After the initial check-in I typically refactor every time I touch a piece of code. Refactoring isn't something you should set aside separate time for. It should be something you just do as you go.
You write code with two hats on. The just-get-the-thing-working hat and the I-need-to-understand-this-tomorrow hat. Obviously the second hat is the refactoring one. So you refactor every time you have made something work but have (inevitably) introduced smells like duplicated code, long methods, fragile error handling, bad variable names etc...
Refactoring whilst trying to get something working (i.e. wearing both hats) isn't practical for non-trivial tasks. But postponing refactoring till the next day/week/iteration is very bad because the context of the problem will be gone from your head. So switch between hats as often as possible but never combine them.

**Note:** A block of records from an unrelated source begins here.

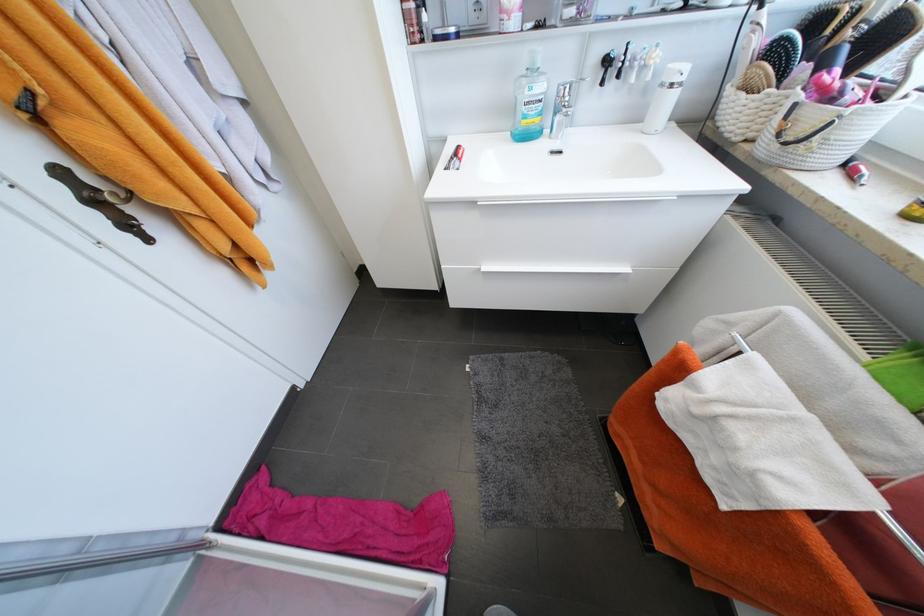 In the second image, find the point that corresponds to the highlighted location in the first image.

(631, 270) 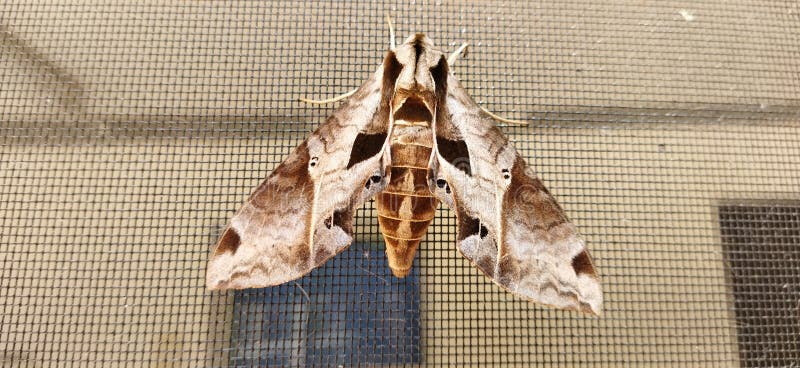 Image resolution: width=800 pixels, height=368 pixels. Find the location of `screen`. screen is located at coordinates (164, 238). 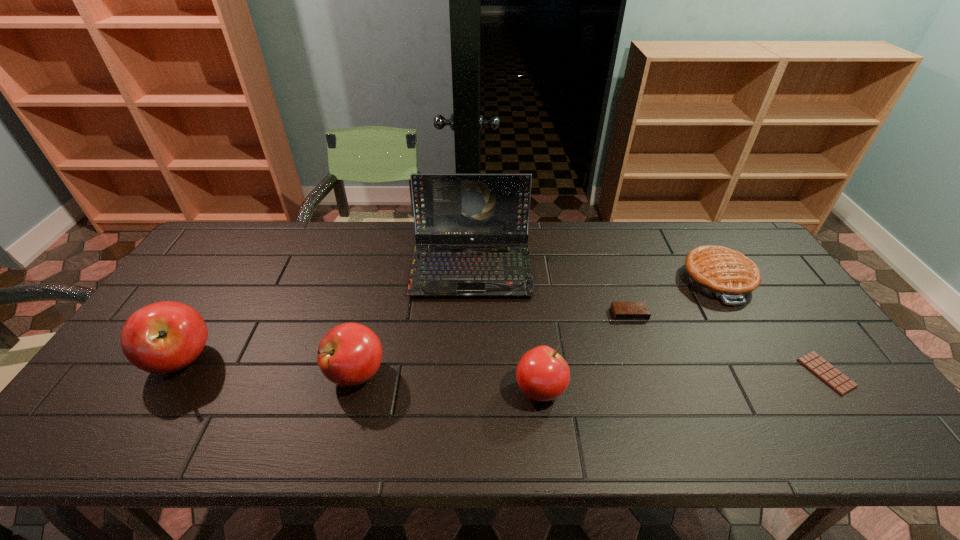 Please point a vacant point for placing a apple on the right. Please provide its 2D coordinates. Your answer should be formatted as a tuple, i.e. [(x, y)], where the tuple contains the x and y coordinates of a point satisfying the conditions above.

[(736, 406)] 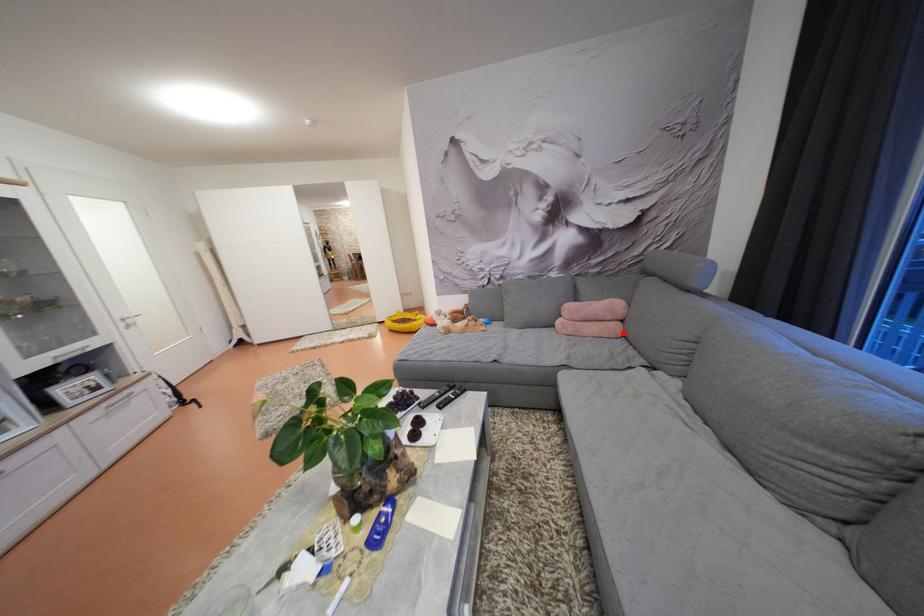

I refactor every chance I get because it lets me hone my code into the best it can be. I do this even when actively developing to prevent creating unmaintainable code in the first place. It also oftentimes lets me straighten out a poor design decision before it becomes unfixable.
Three good reasons to refactor:
Your original design (perhaps in a very small area, but design nonetheless) was wrong. This includes where you discover a common operation and want to share code.
You are designing iteratively.
The code is so bad that it needs major refurbishment.
Three good reasons not to refactor:
"This looks a little bit messy".
"I don't entirely agree with the way the last guy did this".
"It might be more efficient". (The problem there is 'might').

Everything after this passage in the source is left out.